Beyond the Lights
Beyond the Lights (2014)
★★★ / ★★★★
With three number one singles and fresh off her win from the Billboard Award’s Top Song—even before her first album was released—Noni (Gugu Mbatha-Raw) goes back to her hotel room and decides to jump off the balcony. Kaz (Nate Parker), the police officer in charge of guarding her room, manages to talk her out committing suicide, but a slip on the railing and a few paparazzi are all it takes to sensationalize a story. Noni, who dreamed of becoming a singer since she was young, is just another pop star whose life, according to the press, is spiraling out of control. Not surprisingly, the truth is almost always more complicated than a few pictures.
Written and directed by Gina Prince-Bythewood, “Beyond the Lights” surprised me with its willingness to dive into various depths when it comes to how it may be like for a person whose profession involves receiving constant scrutiny while being under the spotlight. Based off the trailer, I came to expect a silly love story where a man rescues a woman from her unhappiness. On the contrary, the picture is about self-empowerment, learning to find the strength from within oneself to step out of another person’s shadow—in this case, parental expectations from Kaz’ father and Noni’s mother—and lead a life that is healthy, maybe imperfect, but one that feels right for herself.
The scenes between Noni and her mother, Macy (Minnie Driver), are dramatic but moving nonetheless. Not once is the screenplay shy about criticizing parents who treat their children like a product to be sold instead of a loved one to be protected. Driver embodies a manic intensity in portraying a scary parent that one would not want to disappoint or cross. With the film having a running time of two hours, which is a bit overlong in parts, I liked that the material provides a bit of her backstory, why she treats her own flesh and blood like a piece of five-cent meat.
Although less powerful, the scenes between Mbatha-Raw and Parker have a freshness to them, too. The two performers share chemistry physically but they do not rely on looking pretty or handsome to get us through their relationship. There is fluctuation in what they think and know about one another and so as they get to know each other, in turn, we feel like we are getting to know them.

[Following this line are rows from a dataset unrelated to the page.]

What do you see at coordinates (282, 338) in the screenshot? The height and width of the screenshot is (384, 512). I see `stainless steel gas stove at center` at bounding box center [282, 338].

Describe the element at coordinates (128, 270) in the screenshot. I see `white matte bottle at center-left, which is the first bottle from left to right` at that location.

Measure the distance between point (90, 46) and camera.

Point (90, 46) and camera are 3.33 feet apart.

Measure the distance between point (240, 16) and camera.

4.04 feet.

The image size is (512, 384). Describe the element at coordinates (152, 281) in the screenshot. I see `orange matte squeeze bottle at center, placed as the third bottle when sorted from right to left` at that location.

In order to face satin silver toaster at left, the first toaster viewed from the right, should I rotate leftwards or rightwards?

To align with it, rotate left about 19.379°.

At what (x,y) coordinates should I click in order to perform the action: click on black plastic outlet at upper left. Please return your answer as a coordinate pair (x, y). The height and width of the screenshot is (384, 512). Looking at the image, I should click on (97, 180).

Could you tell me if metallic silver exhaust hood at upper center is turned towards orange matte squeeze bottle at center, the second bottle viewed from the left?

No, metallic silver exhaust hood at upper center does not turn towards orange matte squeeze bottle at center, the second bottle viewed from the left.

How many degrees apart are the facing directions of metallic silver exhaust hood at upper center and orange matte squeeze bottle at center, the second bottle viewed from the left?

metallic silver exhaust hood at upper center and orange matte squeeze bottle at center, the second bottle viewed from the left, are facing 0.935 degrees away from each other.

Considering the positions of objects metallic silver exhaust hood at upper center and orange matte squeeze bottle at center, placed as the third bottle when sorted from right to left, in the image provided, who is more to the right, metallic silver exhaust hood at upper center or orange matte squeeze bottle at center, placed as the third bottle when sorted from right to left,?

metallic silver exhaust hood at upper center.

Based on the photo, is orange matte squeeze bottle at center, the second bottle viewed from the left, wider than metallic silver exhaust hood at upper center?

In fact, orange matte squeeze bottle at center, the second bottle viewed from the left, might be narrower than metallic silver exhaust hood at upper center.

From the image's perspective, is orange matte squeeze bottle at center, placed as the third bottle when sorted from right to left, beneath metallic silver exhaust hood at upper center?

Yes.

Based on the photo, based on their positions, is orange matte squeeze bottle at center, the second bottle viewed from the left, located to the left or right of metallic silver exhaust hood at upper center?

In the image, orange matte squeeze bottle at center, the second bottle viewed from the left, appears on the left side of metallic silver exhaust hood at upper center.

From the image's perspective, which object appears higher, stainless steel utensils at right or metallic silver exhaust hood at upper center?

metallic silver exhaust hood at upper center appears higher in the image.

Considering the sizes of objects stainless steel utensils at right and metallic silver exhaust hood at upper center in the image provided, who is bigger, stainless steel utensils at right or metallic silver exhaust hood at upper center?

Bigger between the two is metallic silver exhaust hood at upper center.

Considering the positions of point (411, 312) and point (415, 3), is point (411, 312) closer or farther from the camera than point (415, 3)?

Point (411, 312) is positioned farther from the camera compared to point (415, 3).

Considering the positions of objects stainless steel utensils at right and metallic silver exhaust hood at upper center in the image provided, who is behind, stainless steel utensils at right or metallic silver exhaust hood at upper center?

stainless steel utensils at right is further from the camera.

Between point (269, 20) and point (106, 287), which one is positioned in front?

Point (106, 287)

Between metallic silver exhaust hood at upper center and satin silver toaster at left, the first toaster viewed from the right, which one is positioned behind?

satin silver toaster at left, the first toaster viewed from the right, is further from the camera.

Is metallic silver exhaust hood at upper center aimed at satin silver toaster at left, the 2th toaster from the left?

Mbatha-Raw has the makings of an excellent, respectable, classy performer. To me, she delivered two performances: one with a purple weave on and one with her natural hair. Every time she is in front of a microphone and sings, it is magic. Not once does she forget that she is an actress playing a singer—not the other way around. Notice that when she sings, her facial expressions are more pronounced; though words are coming out of her mouth in a form of a song, her expressions command power because they highlight the emotions behind the words.
“Beyond the Lights” is an entertaining drama that makes some fresh choices. It is elevated by good performances, especially by Mbatha-Raw, and solid writing, at its best when not pushing too hard to be romantic. While watching the film, I thought about the female pop and R&B artists of today. I wondered if any of them could shine much brighter if image did not count as much and if the glitz and glamour were scrubbed off completely.